$ sudo tail /var/log/messages
Jan 30 13:47:58 www kernel: EDAC MC0: CE row 3, channel 0, label "": Corrected error (Socket=0 channel=1 dimm=1)
Jan 30 13:47:58 www kernel: EDAC MC0: CE row 3, channel 0, label "": Corrected error (Socket=0 channel=1 dimm=1)
Jan 30 13:47:58 www kernel: EDAC MC0: CE row 3, channel 0, label "": Corrected error (Socket=0 channel=1 dimm=1)
Jan 30 13:47:58 www kernel: EDAC MC0: CE row 3, channel 0, label "": Corrected error (Socket=0 channel=1 dimm=1)
Jan 30 13:47:58 www kernel: EDAC MC0: CE row 3, channel 0, label "": Corrected error (Socket=0 channel=1 dimm=1)
Jan 30 13:47:58 www kernel: EDAC MC0: CE row 3, channel 0, label "": Corrected error (Socket=0 channel=1 dimm=1)
Jan 30 13:47:58 www kernel: EDAC MC0: CE row 3, channel 0, label "": Corrected error (Socket=0 channel=1 dimm=1)
Jan 30 13:47:58 www kernel: EDAC MC0: CE row 3, channel 0, label "": Corrected error (Socket=0 channel=1 dimm=1)
Jan 30 13:47:58 www kernel: EDAC MC0: CE row 3, channel 0, label "": Corrected error (Socket=0 channel=1 dimm=1)
Jan 30 13:47:58 www kernel: EDAC MC0: CE row 3, channel 0, label "": Corrected error (Socket=0 channel=1 dimm=1)
As you can see, this is logging at a phenomenal rate, I don't know about EDAC though.
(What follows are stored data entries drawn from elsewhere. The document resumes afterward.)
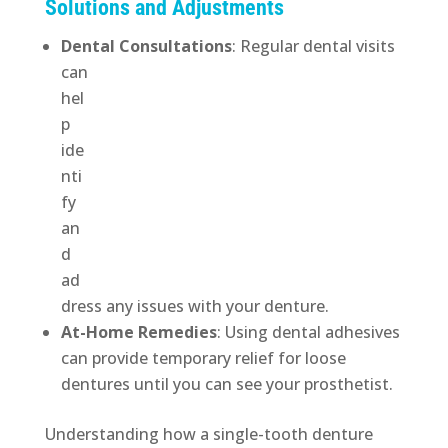
Solutions and Adjustments
Dental Consultations
:
Regular dental visits
can
hel
p
ide
nti
fy
an
d
ad
dress any issues with your denture.
At-Home Remedies
: Using dental adhesives
can provide temporary relief for loose
dentures until you can see your prosthetist.
Understanding how a single-tooth denture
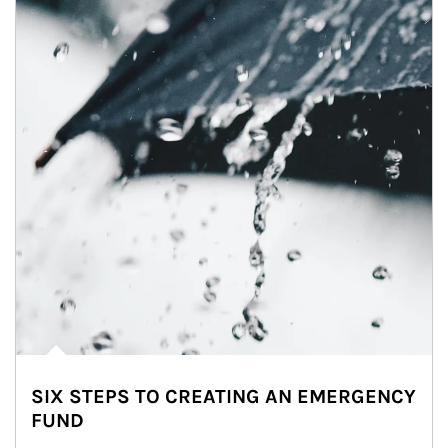
SIX STEPS TO CREATING AN EMERGENCY
FUND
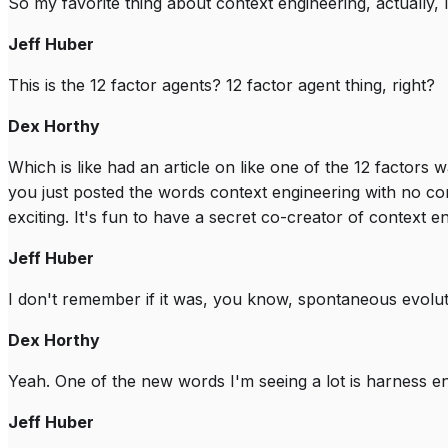
So my favorite thing about context engineering, actually, I 
Jeff Huber
This is the 12 factor agents? 12 factor agent thing, right?
Dex Horthy
Which is like had an article on like one of the 12 factors
you just posted the words context engineering with no con
exciting. It's fun to have a secret co-creator of context e
Jeff Huber
I don't remember if it was, you know, spontaneous evolutio
Dex Horthy
Yeah. One of the new words I'm seeing a lot is harness en
Jeff Huber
From what I understand this is indicating a faulty stick of RAM possibly, does this seem likely?
I understand this is little to go one, what else can I do to shed some light on this? This is a live server so I can't reboot it or take it down easily bare in mind.
Answer
I wish my servers' ECC chips were supported by the EDAC code I'm running! Try dmidecode -t memory
to see the ECC hardware you have.
In your logs you're getting a notification from an ECC chip; If your chip hadn't been supported (like mine!) you'd get silent ECC corrections. In your case, the ECC correction happened and you also got notified, because you have support.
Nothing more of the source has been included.